Le variateur de fréquence cause de courants vagabonds supplémentaires

Le problème était en fait relativement bien maîtrisé grâce à ces solutions préventives, notamment pour les petits moteurs. Jusqu’à ce que le variateur de fréquence devienne de plus en plus populaire dans l’industrie. La symétrie souhaitée est complètement hors de propos ici : le variateur de fréquence commute en permanence une tension continue entre les enroulements triphasés du moteur pour atteindre la vitesse souhaitée. En raison du fort couplage magnétique entre le stator et le rotor, une différence de tension est induite aux extrémités de l’arbre du rotor lors de la commutation : la tension d’arbre. Le courant peut désormais circuler à travers l’arbre, le châssis du moteur et les roulements à billes. Certes, les nouvelles générations qui fonctionnent à des fréquences de commutation plus élevées (20 kHz) ont commencé à causer davantage de problèmes avec les roulements. Cette haute fréquence détruit en fait les propriétés isolantes du film de lubrifiant ou d’huile.
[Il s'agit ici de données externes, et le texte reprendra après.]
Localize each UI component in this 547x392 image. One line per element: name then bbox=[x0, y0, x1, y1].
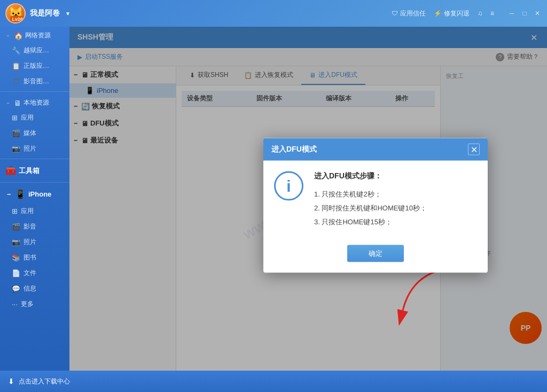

Au lieu de cela, elle agit comme un condensateur conducteur, ce qui entraîne des tensions d’arbre à haute fréquence résultant en davantage de dommages aux roulements. Le phénomène se présente généralement rapidement : après 1.000 à 10.000 heures de fonctionnement déjà. La vitesse de rotation joue un rôle. Même si les tensions restent faibles à basse vitesse, elles ont encore d’autant plus d’impact car le film d’huile est plus fin qu’à haute vitesse.
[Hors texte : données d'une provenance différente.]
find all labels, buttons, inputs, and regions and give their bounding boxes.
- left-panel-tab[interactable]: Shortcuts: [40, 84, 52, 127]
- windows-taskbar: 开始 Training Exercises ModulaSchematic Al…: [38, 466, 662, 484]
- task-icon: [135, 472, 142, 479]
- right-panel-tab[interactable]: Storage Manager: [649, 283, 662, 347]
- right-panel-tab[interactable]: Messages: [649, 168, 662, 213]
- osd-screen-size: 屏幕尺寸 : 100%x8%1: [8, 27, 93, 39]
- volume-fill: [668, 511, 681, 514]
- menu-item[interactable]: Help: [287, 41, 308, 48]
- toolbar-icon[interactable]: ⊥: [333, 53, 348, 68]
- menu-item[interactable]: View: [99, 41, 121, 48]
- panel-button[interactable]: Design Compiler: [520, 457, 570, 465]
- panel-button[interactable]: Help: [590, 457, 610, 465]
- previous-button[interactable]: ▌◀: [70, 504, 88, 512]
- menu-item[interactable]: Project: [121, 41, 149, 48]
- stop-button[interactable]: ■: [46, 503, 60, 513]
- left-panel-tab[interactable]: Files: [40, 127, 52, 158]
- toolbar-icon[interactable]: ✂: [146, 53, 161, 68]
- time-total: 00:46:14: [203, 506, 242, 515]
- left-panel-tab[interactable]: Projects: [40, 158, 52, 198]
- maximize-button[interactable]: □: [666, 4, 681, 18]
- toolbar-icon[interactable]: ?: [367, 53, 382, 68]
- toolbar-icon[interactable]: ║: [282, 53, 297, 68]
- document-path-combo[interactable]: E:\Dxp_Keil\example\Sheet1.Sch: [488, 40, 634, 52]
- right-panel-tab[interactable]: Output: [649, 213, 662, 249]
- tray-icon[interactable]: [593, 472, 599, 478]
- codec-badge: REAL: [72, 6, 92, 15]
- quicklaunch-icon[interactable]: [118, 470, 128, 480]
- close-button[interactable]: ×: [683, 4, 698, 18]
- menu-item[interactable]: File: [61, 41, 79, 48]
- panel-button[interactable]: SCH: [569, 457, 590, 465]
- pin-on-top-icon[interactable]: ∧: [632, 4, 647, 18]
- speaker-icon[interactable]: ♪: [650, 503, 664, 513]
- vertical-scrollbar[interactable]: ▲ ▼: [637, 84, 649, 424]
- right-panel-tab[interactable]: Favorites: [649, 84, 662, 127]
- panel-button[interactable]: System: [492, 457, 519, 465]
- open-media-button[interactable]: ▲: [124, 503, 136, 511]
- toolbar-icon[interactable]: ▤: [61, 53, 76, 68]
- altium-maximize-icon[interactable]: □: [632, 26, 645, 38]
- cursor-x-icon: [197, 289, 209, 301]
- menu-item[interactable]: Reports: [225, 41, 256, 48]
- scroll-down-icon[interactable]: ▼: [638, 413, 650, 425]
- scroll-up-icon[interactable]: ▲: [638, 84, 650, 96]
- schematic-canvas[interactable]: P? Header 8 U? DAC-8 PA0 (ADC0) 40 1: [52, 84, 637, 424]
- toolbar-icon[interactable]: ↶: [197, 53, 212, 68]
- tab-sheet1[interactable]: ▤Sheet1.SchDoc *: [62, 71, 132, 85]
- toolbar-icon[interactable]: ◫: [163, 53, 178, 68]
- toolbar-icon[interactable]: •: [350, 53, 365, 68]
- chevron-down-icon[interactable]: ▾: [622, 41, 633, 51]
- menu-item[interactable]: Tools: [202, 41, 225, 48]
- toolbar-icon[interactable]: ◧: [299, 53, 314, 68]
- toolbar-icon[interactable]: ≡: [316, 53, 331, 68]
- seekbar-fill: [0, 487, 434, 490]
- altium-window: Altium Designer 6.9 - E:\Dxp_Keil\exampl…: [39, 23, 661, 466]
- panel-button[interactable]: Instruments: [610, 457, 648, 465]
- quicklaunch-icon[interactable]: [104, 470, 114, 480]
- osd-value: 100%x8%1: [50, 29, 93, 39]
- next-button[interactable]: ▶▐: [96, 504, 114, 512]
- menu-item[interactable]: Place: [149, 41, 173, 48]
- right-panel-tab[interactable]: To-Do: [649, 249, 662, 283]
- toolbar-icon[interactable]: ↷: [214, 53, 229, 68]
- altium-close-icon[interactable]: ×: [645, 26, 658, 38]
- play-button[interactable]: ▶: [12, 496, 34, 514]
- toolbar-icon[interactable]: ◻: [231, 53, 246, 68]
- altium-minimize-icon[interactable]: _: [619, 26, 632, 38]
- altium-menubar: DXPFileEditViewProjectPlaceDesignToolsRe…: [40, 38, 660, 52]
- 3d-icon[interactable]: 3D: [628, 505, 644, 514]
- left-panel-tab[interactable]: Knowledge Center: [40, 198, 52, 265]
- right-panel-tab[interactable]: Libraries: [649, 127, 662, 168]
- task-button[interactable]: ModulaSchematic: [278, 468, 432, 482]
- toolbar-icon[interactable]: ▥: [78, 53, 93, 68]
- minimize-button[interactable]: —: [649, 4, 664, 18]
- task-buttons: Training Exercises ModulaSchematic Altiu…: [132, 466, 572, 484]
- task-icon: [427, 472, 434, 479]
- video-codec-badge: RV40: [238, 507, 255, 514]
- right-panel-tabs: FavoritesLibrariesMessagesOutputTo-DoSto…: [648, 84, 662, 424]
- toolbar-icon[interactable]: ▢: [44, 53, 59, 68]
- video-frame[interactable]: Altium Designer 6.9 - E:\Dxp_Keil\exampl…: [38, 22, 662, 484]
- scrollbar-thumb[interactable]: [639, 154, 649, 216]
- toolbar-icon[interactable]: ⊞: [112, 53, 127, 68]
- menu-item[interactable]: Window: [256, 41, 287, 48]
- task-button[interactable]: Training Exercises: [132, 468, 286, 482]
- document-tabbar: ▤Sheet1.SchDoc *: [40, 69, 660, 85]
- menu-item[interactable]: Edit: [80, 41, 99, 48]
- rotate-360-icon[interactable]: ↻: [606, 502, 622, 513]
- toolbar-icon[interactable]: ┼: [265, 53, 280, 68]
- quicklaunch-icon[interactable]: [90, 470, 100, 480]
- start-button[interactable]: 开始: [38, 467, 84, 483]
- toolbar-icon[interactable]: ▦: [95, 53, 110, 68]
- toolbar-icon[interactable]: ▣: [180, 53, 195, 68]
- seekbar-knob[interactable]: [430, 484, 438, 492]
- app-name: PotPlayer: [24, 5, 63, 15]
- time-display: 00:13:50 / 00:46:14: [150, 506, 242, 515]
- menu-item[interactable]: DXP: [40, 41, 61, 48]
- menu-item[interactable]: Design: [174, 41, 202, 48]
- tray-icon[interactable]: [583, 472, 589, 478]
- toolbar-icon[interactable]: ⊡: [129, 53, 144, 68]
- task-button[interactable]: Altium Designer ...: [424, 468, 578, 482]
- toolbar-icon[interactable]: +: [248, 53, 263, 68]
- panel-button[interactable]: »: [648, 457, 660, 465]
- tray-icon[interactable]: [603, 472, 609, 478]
Introduction d’une mise à la terre commune supplémentaire

Pour lutter contre ces courants vagabonds, les roulements isolés et les brosses de terre ne suffiront plus. En effet, un courant alternatif s’établit en raison des tensions de crête présentes. Isoler un roulement n’est alors plus suffisant, pas plus qu’isoler les deux roulements. L’isolation agira alors comme un condensateur ; provoquant l’accumulation de tension continue jusqu’à ce que le condensateur se décharge à travers l’isolation. Et le réseau sera un conducteur idéal pour le courant alternatif. Ce qui est une solution, c’est une mise à la terre commune du moteur et du variateur de fréquence. Commune, car une différence de potentiel d’environ 30 V peut encore être mesurée entre deux connexions. Un câble d’alimentation CEM peut remédier au problème. Optez pour un câble de terre toronné car il présente plus de surface qu’un conducteur massif.
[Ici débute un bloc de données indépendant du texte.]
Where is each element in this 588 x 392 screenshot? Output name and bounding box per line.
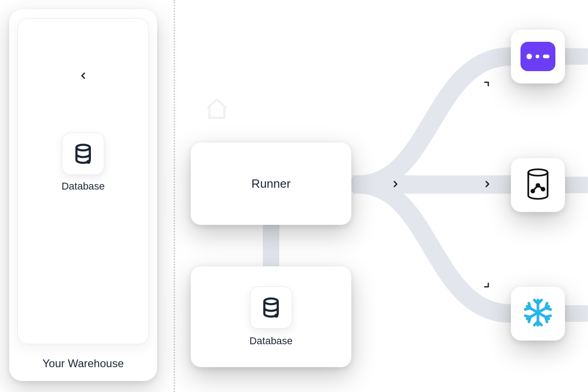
warehouse-source-block: Database bbox=[62, 133, 105, 192]
connector-stub bbox=[564, 177, 588, 193]
database-icon bbox=[250, 286, 292, 329]
warehouse-card: Database Your Warehouse bbox=[9, 9, 157, 381]
chevron-down-right-icon bbox=[479, 278, 496, 295]
svg-point-1 bbox=[87, 161, 89, 163]
connector-runner-to-db bbox=[263, 225, 279, 267]
destination-card-snowflake bbox=[511, 286, 565, 341]
destination-card-app bbox=[511, 29, 565, 84]
warehouse-title: Your Warehouse bbox=[43, 357, 124, 370]
snowflake-icon bbox=[522, 297, 554, 330]
section-divider-dotted bbox=[174, 0, 175, 392]
watermark-house-icon bbox=[204, 96, 230, 124]
warehouse-inner-card: Database bbox=[17, 18, 149, 344]
svg-point-2 bbox=[264, 298, 277, 304]
more-icon bbox=[520, 42, 555, 71]
destination-card-analytics bbox=[511, 158, 565, 212]
center-database-label: Database bbox=[249, 335, 293, 347]
svg-point-3 bbox=[275, 315, 277, 317]
cylinder-graph-icon bbox=[525, 168, 551, 202]
center-database-card: Database bbox=[191, 266, 351, 367]
runner-card: Runner bbox=[191, 142, 351, 225]
connector-stub bbox=[564, 305, 588, 322]
chevron-right-icon bbox=[390, 178, 401, 190]
runner-label: Runner bbox=[251, 177, 290, 191]
connector-stub bbox=[564, 48, 588, 65]
database-icon bbox=[62, 133, 104, 175]
svg-point-4 bbox=[528, 169, 548, 176]
svg-point-0 bbox=[76, 145, 90, 151]
chevron-left-icon[interactable] bbox=[77, 69, 90, 82]
chevron-right-icon bbox=[481, 178, 493, 190]
chevron-up-right-icon bbox=[479, 75, 496, 92]
warehouse-source-label: Database bbox=[62, 180, 105, 192]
Ajout d’un filtre de mode commun

Étant donné que la cause du problème réside aujourd’hui principalement dans le variateur de fréquence, il est préférable de combattre les symptômes à la source. L’utilisation d’un filtre de mode commun (choke) est de plus en plus prescrite. Il s’agit d’un noyau de ferrite d’un matériau hautement magnétique, à travers lequel passent les trois phases du câble d’alimentation entre le moteur électrique et le variateur de fréquence. Faire le montage le plus près possible du variateur de fréquence. Si un courant de fuite circule vers la terre ou si une différence apparaît entre les courants triphasés, le filtre de mode commun générera un champ magnétique dans le noyau de ferrite pour amortir la différence. Des filtres de mode différentiel supplémentaires (un anneau de filtre monté séparément sur chaque câble de phase) peuvent aider à réduire encore davantage les variations. Dans le passé, ils n’étaient utilisés que pour des puissances supérieures à 500 kW ; seulement, en raison de la commutation de plus en plus rapide des derniers régulateurs de fréquence, cette limite a été revue à la baisse.

Comment détecter les dommages causés par les courants vagabonds ?

Le courant vagabond provoque des dommages très typiques aux roulements à billes. Une érosion électrique ou un arc électrique se produit lorsque le courant circule d’une bague à l’autre ou à travers les billes. La quantité d’énergie et sa durée auront un impact sur l’ampleur des dégâts causés. Mais le résultat est généralement le même : corrosion par piqûre des billes et des chemins de roulement, détérioration rapide du lubrifiant et défaillance prématurée du roulement.